# Elmer Sperry: Gyroscopic Compass, 1914

## Foucault's First Law

Based on what we know about "degrees of freedom," as well as precession, we are equipped with the information necessary to gain a basic understanding of Foucault's Laws. His first law states that any gyroscope possessing three degrees of freedom, that is, free to move in all three planes and unaffected by the force of gravity, must indicate the rotation of the earth. Foucault proved this law when he performed the experiment with the optical sighting device. As we know from our previous discussion, the gyroscope seemed to move out of alignment with the sighting device, though in actuality this "movement" resulted because the sighting device rotated with the earth while the gyro maintained its orientation in space.

## Foucault's Second Law

Foucault's second law considers a gyroscope possessing only two degrees of freedom, stating that any such gyroscope will, at any place on earth's surface, other than the two poles, tend to set itself with its axis of rotation in the plane of the axis of the earth itself by reason of the relative rotation of the two bodies. As the gyro rotates, it will tend to maintain its plane of rotation in space, while the earth's continued turning will cause it to rotate "out from under" the gyro. Eventually the force of gravity acting on the gyroscope will cause it to precess, and the plane of its rotation will become more nearly coincident with that of the earth, thus limiting the tendency of the earth to rotate "out from under" the gyroscope.

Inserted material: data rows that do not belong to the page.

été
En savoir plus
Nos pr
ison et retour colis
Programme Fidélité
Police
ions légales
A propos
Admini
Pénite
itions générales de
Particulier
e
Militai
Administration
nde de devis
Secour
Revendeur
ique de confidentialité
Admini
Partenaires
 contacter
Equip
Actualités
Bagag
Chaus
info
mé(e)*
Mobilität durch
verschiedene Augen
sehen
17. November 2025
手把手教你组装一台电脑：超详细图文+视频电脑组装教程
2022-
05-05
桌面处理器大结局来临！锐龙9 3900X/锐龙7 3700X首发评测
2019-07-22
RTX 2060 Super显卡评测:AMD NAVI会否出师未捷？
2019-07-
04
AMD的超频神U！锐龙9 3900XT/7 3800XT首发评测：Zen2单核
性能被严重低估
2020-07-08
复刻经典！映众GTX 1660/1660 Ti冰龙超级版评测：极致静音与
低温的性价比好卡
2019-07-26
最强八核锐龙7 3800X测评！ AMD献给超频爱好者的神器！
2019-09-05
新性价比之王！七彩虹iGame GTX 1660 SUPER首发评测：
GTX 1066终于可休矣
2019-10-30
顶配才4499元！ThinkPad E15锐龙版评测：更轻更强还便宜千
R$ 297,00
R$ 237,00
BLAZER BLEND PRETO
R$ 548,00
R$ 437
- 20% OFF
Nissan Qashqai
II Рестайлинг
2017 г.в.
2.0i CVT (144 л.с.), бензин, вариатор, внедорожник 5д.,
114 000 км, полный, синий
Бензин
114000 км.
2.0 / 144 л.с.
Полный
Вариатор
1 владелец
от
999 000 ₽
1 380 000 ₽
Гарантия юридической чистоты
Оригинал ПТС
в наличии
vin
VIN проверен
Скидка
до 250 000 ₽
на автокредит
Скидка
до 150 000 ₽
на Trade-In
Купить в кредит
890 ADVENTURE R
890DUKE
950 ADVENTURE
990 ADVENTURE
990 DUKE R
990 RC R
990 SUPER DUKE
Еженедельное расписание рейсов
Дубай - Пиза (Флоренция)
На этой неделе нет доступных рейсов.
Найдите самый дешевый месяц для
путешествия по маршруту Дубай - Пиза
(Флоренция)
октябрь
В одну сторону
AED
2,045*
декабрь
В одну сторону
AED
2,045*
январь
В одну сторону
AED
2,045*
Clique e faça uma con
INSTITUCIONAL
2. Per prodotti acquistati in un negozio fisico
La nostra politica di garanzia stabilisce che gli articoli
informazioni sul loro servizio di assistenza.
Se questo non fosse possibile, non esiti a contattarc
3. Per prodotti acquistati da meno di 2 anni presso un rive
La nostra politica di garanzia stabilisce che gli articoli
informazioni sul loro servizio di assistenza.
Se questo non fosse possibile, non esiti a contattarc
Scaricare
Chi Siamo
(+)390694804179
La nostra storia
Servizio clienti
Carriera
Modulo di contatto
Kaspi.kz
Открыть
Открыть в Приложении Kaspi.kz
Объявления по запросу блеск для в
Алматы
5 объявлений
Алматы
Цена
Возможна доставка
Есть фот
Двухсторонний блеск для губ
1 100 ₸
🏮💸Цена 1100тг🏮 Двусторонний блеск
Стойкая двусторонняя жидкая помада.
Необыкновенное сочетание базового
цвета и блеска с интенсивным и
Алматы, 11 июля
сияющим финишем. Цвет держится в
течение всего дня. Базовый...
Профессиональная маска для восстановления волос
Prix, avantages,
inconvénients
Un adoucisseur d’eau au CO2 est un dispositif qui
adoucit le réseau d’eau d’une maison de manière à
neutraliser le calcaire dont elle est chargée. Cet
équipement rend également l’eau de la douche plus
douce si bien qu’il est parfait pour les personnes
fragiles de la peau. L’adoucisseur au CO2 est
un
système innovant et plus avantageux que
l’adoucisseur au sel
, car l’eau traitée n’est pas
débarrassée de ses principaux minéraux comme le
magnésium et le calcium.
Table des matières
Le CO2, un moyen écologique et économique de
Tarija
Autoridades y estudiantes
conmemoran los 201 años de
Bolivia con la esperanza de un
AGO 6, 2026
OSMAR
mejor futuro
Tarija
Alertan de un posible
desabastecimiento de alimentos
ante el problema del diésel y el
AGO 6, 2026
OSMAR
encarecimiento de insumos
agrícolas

These laws point to the use of the gyroscope as a compass. A gyroscope possessing three degrees of freedom could be used to fix lines in space with which bearings could be compared, or by which courses already known could be maintained. The gyroscope having two degrees of freedom would place itself in the plane of the earth's rotation, thus indicating the north and south mechanically by the position of its axis.